Dataset records: Begin
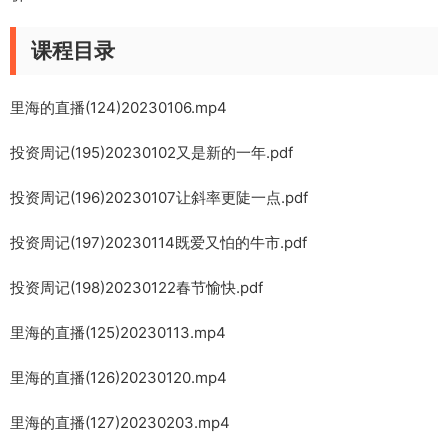
课程目录
里海的直播(124)20230106.mp4
投资周记(195)20230102又是新的一年.pdf
投资周记(196)20230107让斜率更陡一点.pdf
投资周记(197)20230114既爱又怕的牛市.pdf
投资周记(198)20230122春节愉快.pdf
里海的直播(125)20230113.mp4
里海的直播(126)20230120.mp4
里海的直播(127)20230203.mp4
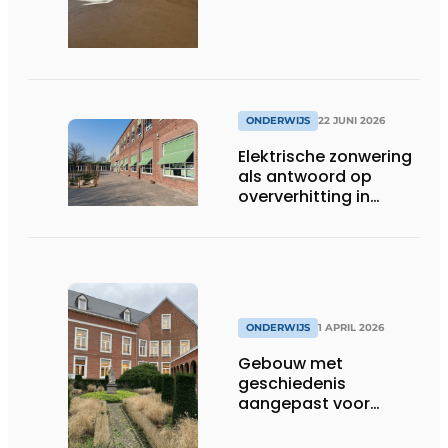
ONDERWIJS
22 JUNI 2026
Elektrische zonwering
als antwoord op
oververhitting in
onderwijsgebouwen
ONDERWIJS
1 APRIL 2026
Gebouw met
geschiedenis
aangepast voor
groeiende generatie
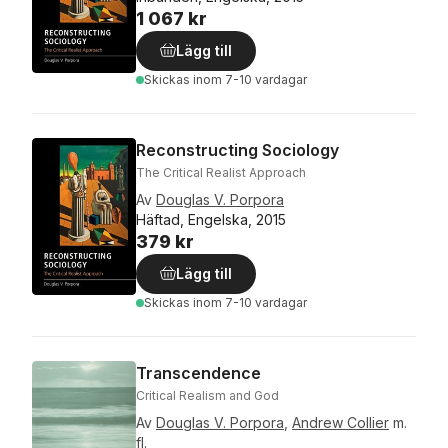
1 067 kr
Lägg till
Skickas
inom 7-10 vardagar
Reconstructing Sociology
The Critical Realist Approach
Av
Douglas V. Porpora
Häftad, Engelska, 2015
379 kr
Lägg till
Skickas
inom 7-10 vardagar
Transcendence
Critical Realism and God
Av
Douglas V. Porpora
,
Andrew Collier
m.
fl.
Dataset records: End
Pull every line containing the string "里海的直播" out of the data above and copy it.

里海的直播(124)20230106.mp4
里海的直播(125)20230113.mp4
里海的直播(126)20230120.mp4
里海的直播(127)20230203.mp4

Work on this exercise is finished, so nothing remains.